Parabéns ao Flávio Gikovate pelo brilhante texto. Além de verdades nítidas é atualíssimo.
EXCELENTE ARTIGO,SIMPLESMENTE PERFEITO!! É POR AÍ SIM!
O mestre Flávio Gikovate, como sempre analisando a vida, o amor e as relações humanas com o conhecimento, a lucidez, a sabedoria e o brilhantismos de poucos.
Realmente o romantismo como apregoado no epíteto de príncipes e princesas, atualmente só cabem em filmes e novelas água com açúcar.
Na verdade, a ideia central do amor romântico é baseado na idealização do outro, a invenção de uma pessoa, atribuindo a ela características que não tem. “Depois passa a vida ‘azucrinando’ o outro para mudar o jeito de ser, para se enquadrar naquilo que se imaginou.
Esse tipo de amor prega coisas mentirosas, como de que não existe desejo por mais ninguém, de que os amados vão se completar e nada mais vai faltar, que um terá todas as suas necessidades completadas pelo outro. É um amor prejudicial, o que critico é o que ele propõe.
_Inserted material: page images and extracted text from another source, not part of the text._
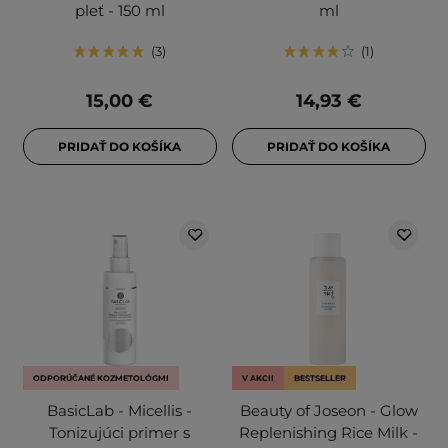
pleť - 150 ml
ml
3
1
15,00 €
14,93 €
PRIDAŤ DO KOŠÍKA
PRIDAŤ DO KOŠÍKA
ODPORÚČANÉ KOZMETOLÓGMI
V AKCII
BESTSELLER
BasicLab - Micellis -
Beauty of Joseon - Glow
Tonizujúci primer s
Replenishing Rice Milk -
As pessoas só vão viver bem em um relacionamento se tiver a liberdade de ir e vir”
A idealização apregoada pelo romantismo, deveras influenciou e ainda – em pequena escala – influencia negativamente não só os amores e os amantes, mais ainda a sociedade como um todo, quando prega algo de pura idealização, inatingível à vida prática tal como uma ficção, e, infelizmente embasada em um cinismo e bastante hipocrisia o âmbito das relações interpessoais.
Assim o modelo e idealização vivenciado nas relações pretéritas, não tem mais espaço no bojo das relações afetivas contemporâneas, mesmo porque uma série de transformações sociais, econômicas e culturais, sobretudo direcionadas a formação e a compreensão de um novo papel da mulher em sociedade, necessariamente assim impõe.
Um baraço
FRANSUÊLDO VIEIRA DE ARAÚJO.
OAB/RN. 7318.
Li seu texto muito bom.
Não sei por que as pessoas estão cada vez mais frias ou insensíveis, que não demonstram afetos por ninguém, e a solidão toma conta no mundo contemporâneo.
Não suporto suporto ficar sozinha…….o silêncio, a solidão me incomoda.